▶ About this task
Work out how many lines of the data contain "much" and reply with that number alone.

▶ Raw data
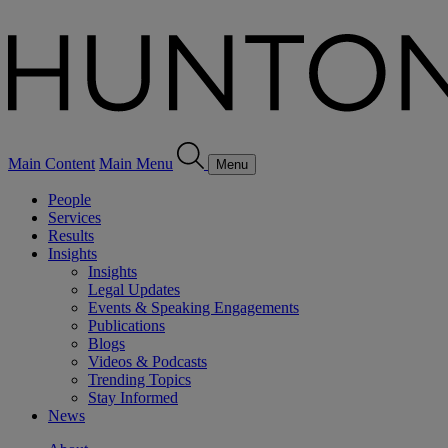
Main Content
Main Menu
Menu
People
Services
Results
Insights
Insights
Legal Updates
Events & Speaking Engagements
Publications
Blogs
Videos & Podcasts
Trending Topics
Stay Informed
News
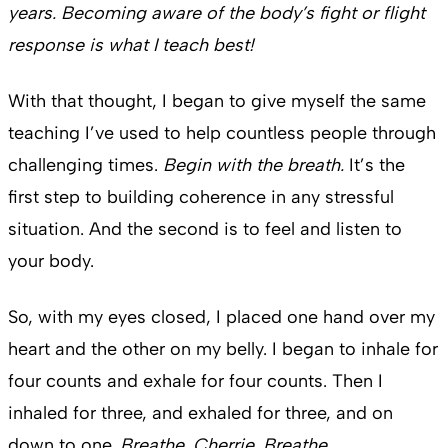
years. Becoming aware of the body’s fight or flight
response is what I teach best!
With that thought, I began to give myself the same
teaching I’ve used to help countless people through
challenging times.
Begin with the breath.
It’s the
first step to building coherence in any stressful
situation. And the second is to feel and listen to
your body.
So, with my eyes closed, I placed one hand over my
heart and the other on my belly. I began to inhale for
four counts and exhale for four counts. Then I
inhaled for three, and exhaled for three, and on
down to one.
Breathe, Cherrie, Breathe.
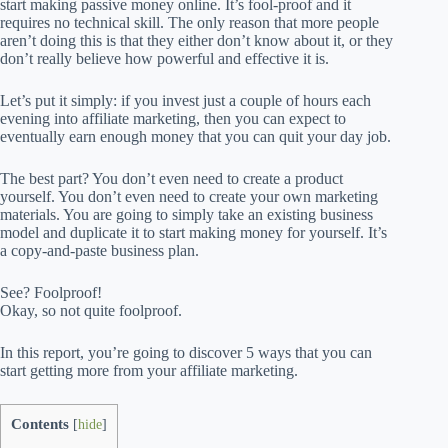
start making passive money online. It’s fool-proof and it
requires no technical skill. The only reason that more people
aren’t doing this is that they either don’t know about it, or they
don’t really believe how powerful and effective it is.
Let’s put it simply: if you invest just a couple of hours each
evening into affiliate marketing, then you can expect to
eventually earn enough money that you can quit your day job.
The best part? You don’t even need to create a product
yourself. You don’t even need to create your own marketing
materials. You are going to simply take an existing business
model and duplicate it to start making money for yourself. It’s
a copy-and-paste business plan.
See? Foolproof!
Okay, so not quite foolproof.
In this report, you’re going to discover 5 ways that you can
start getting more from your affiliate marketing.
Contents
[
hide
]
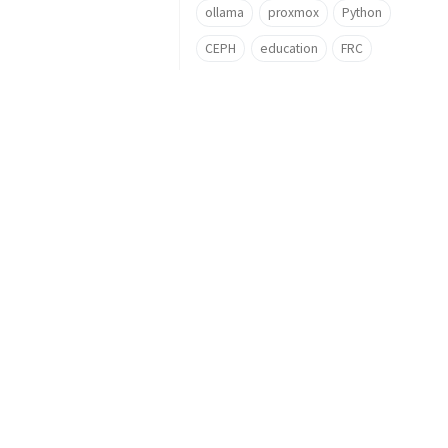
ollama
proxmox
Python
CEPH
education
FRC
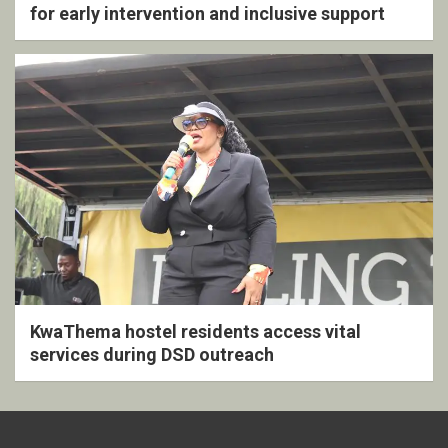
for early intervention and inclusive support
KwaThema hostel residents access vital
services during DSD outreach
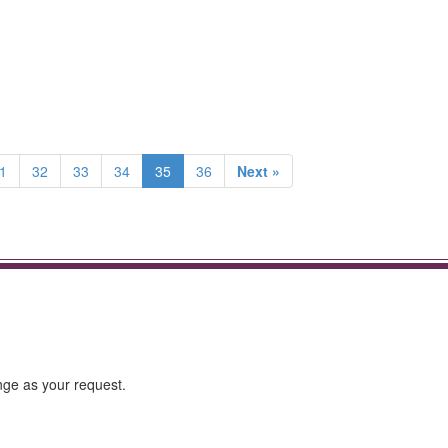
1
32
33
34
35
36
Next »
ge as your request.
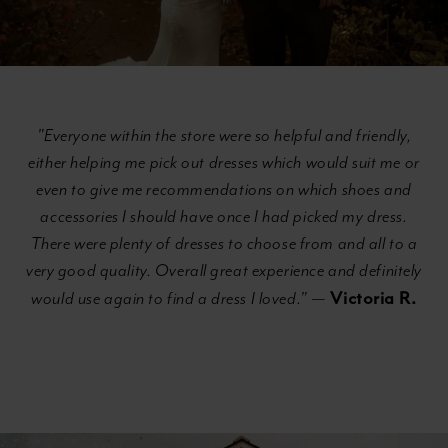
"Everyone within the store were so helpful and friendly,
either helping me pick out dresses which would suit me or
even to give me recommendations on which shoes and
accessories I should have once I had picked my dress.
There were plenty of dresses to choose from and all to a
very good quality. Overall great experience and definitely
Victoria R.
would use again to find a dress I loved."
—
Banner
Skip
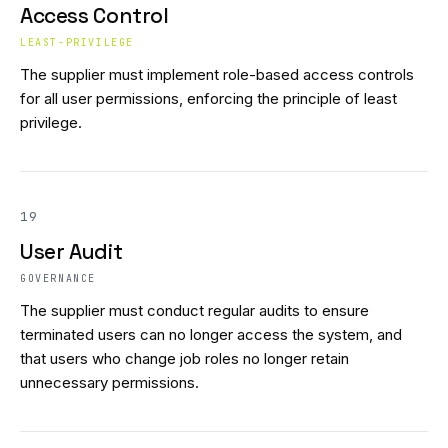
Access Control
LEAST-PRIVILEGE
The supplier must implement role-based access controls
for all user permissions, enforcing the principle of least
privilege.
19
User Audit
GOVERNANCE
The supplier must conduct regular audits to ensure
terminated users can no longer access the system, and
that users who change job roles no longer retain
unnecessary permissions.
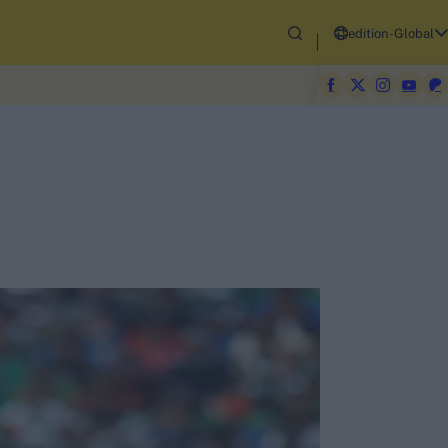
edition-Global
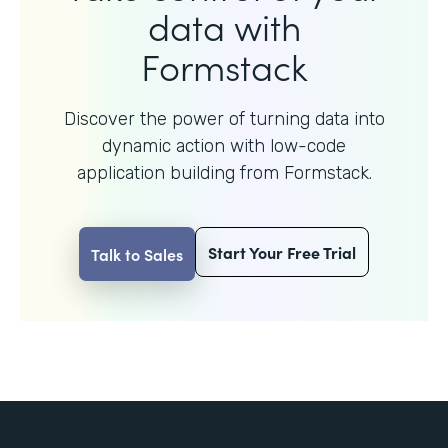
data with
Formstack
Discover the power of turning data into
dynamic action with
low-code
application building from Formstack.
Start Your Free Trial
Talk to Sales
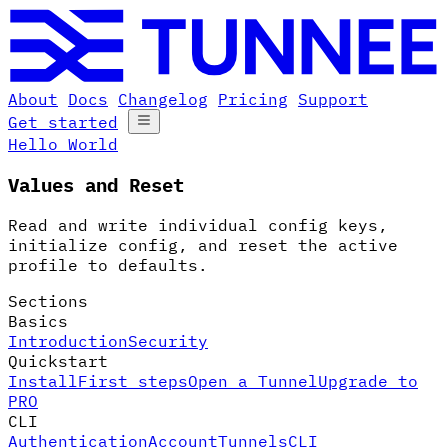
About
Docs
Changelog
Pricing
Support
Get started
Hello World
Values and Reset
Read and write individual config keys,
initialize config, and reset the active
profile to defaults.
Sections
Basics
Introduction
Security
Quickstart
Install
First steps
Open a Tunnel
Upgrade to
PRO
CLI
Authentication
Account
Tunnels
CLI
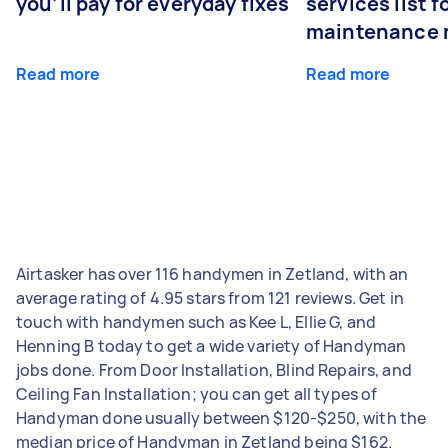
you’ll pay for everyday fixes
services list 
maintenance 
Read more
Read more
Airtasker has over 116 handymen in Zetland, with an
average rating of 4.95 stars from 121 reviews. Get in
touch with handymen such as Kee L, Ellie G, and
Henning B today to get a wide variety of Handyman
jobs done. From Door Installation, Blind Repairs, and
Ceiling Fan Installation; you can get all types of
Handyman done usually between $120-$250, with the
median price of Handyman in Zetland being $162.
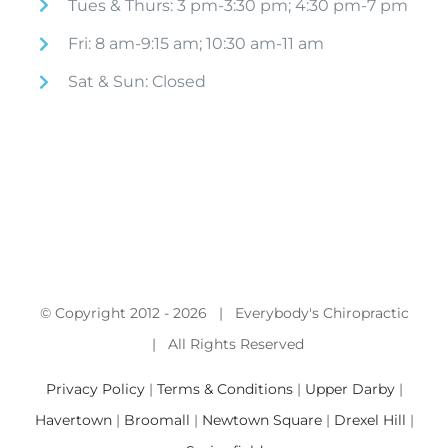
Tues & Thurs: 3 pm-3:30 pm; 4:30 pm-7 pm
Fri: 8 am-9:15 am; 10:30 am-11 am
Sat & Sun: Closed
© Copyright 2012 -
2026 | Everybody's Chiropractic
| All Rights Reserved
Privacy Policy
|
Terms & Conditions
|
Upper Darby
|
Havertown
|
Broomall
|
Newtown Square
|
Drexel Hill
|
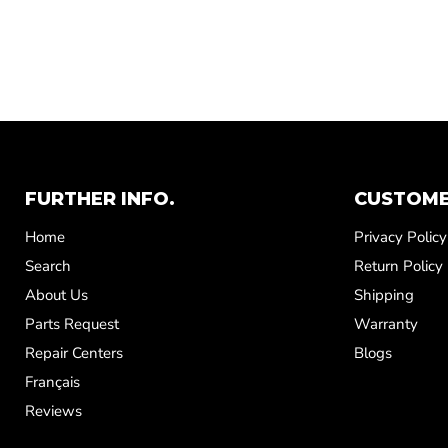
FURTHER INFO.
CUSTOME
Home
Privacy Policy
Search
Return Policy
About Us
Shipping
Parts Request
Warranty
Repair Centers
Blogs
Français
Reviews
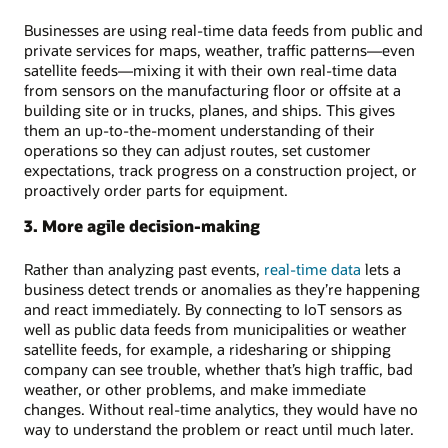
Businesses are using real-time data feeds from public and
private services for maps, weather, traffic patterns—even
satellite feeds—mixing it with their own real-time data
from sensors on the manufacturing floor or offsite at a
building site or in trucks, planes, and ships. This gives
them an up-to-the-moment understanding of their
operations so they can adjust routes, set customer
expectations, track progress on a construction project, or
proactively order parts for equipment.
3. More agile decision-making
Rather than analyzing past events,
real-time data
lets a
business detect trends or anomalies as they’re happening
and react immediately. By connecting to IoT sensors as
well as public data feeds from municipalities or weather
satellite feeds, for example, a ridesharing or shipping
company can see trouble, whether that’s high traffic, bad
weather, or other problems, and make immediate
changes. Without real-time analytics, they would have no
way to understand the problem or react until much later.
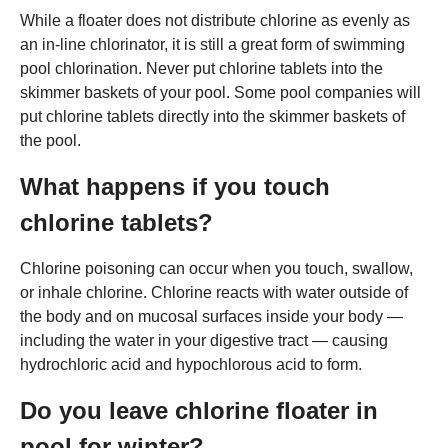
While a floater does not distribute chlorine as evenly as
an in-line chlorinator, it is still a great form of swimming
pool chlorination. Never put chlorine tablets into the
skimmer baskets of your pool. Some pool companies will
put chlorine tablets directly into the skimmer baskets of
the pool.
What happens if you touch
chlorine tablets?
Chlorine poisoning can occur when you touch, swallow,
or inhale chlorine. Chlorine reacts with water outside of
the body and on mucosal surfaces inside your body —
including the water in your digestive tract — causing
hydrochloric acid and hypochlorous acid to form.
Do you leave chlorine floater in
pool for winter?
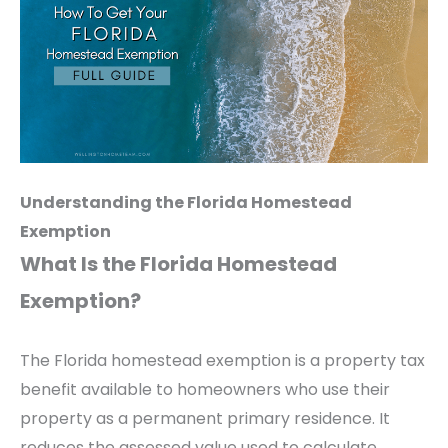
Understanding the Florida Homestead
Exemption
What Is the Florida Homestead
Exemption?
The Florida homestead exemption is a property tax
benefit available to homeowners who use their
property as a permanent primary residence. It
reduces the assessed value used to calculate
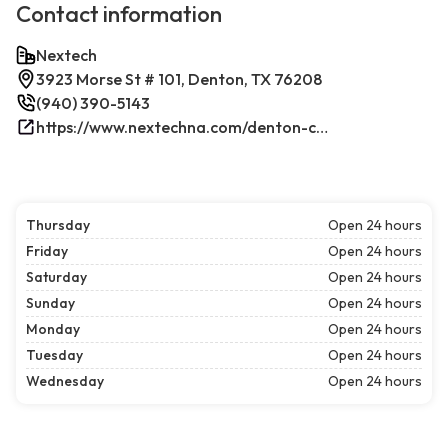
Contact information
Nextech
3923 Morse St # 101, Denton, TX 76208
(940) 390-5143
https://www.nextechna.com/denton-commercial-hvac-refrigeration/
Thursday
Open 24 hours
Friday
Open 24 hours
Saturday
Open 24 hours
Sunday
Open 24 hours
Monday
Open 24 hours
Tuesday
Open 24 hours
Wednesday
Open 24 hours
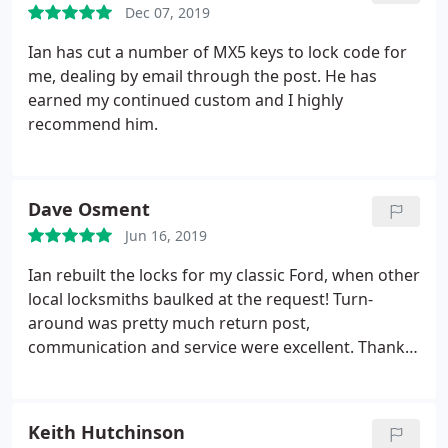
Dec 07, 2019
Ian has cut a number of MX5 keys to lock code for
me, dealing by email through the post. He has
earned my continued custom and I highly
recommend him.
Dave Osment
Jun 16, 2019
Ian rebuilt the locks for my classic Ford, when other
local locksmiths baulked at the request! Turn-
around was pretty much return post,
communication and service were excellent. Thank
you Ian.
Keith Hutchinson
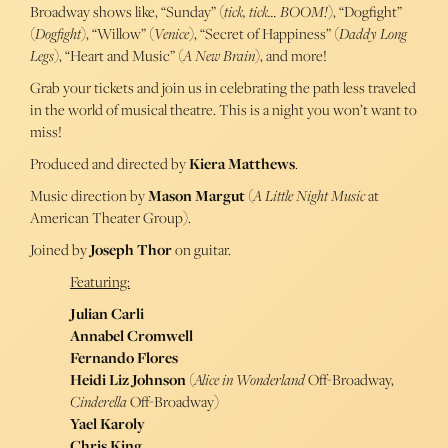
Broadway shows like, “Sunday” (
tick, tick… BOOM!
), “Dogfight”
(
Dogfight
), “Willow” (
Venice
), “Secret of Happiness” (
Daddy Long
Legs
), “Heart and Music” (
A New Brain
), and more!
Grab your tickets and join us in celebrating the path less traveled
in the world of musical theatre. This is a night you won’t want to
miss!
Produced and directed by
Kiera Matthews
.
Music direction by
Mason Margut
(
A Little Night Music
at
American Theater Group).
Joined by
Joseph Thor
on guitar.
Featuring:
Julian Carli
Annabel Cromwell
Fernando Flores
Heidi Liz Johnson
(
Alice in Wonderland
Off-Broadway,
Cinderella
Off-Broadway)
Yael Karoly
Chris King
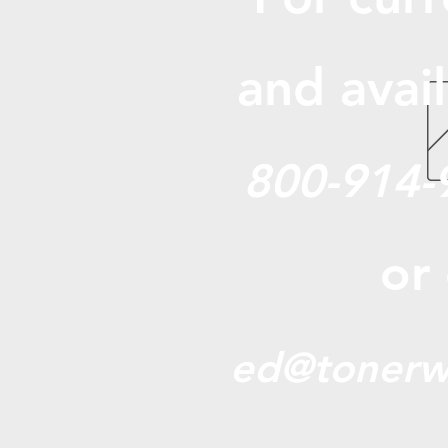
and avail
800-914-
or
ed@tonerw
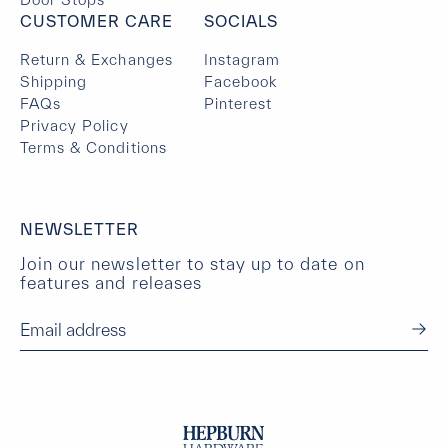
CUSTOMER CARE
SOCIALS
Return & Exchanges
Instagram
Shipping
Facebook
FAQs
Pinterest
Privacy Policy
Terms & Conditions
NEWSLETTER
Join our newsletter to stay up to date on
features and releases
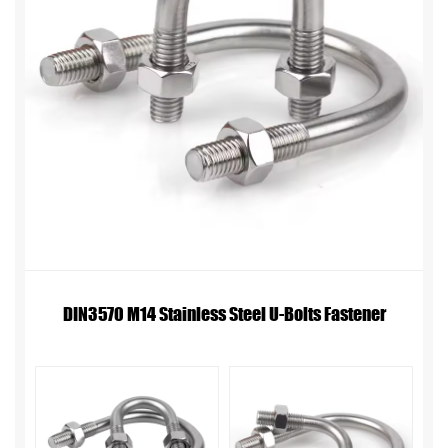
DIN3570 M14 Stainless Steel U-Bolts Fastener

▶ Answer to the exercise
2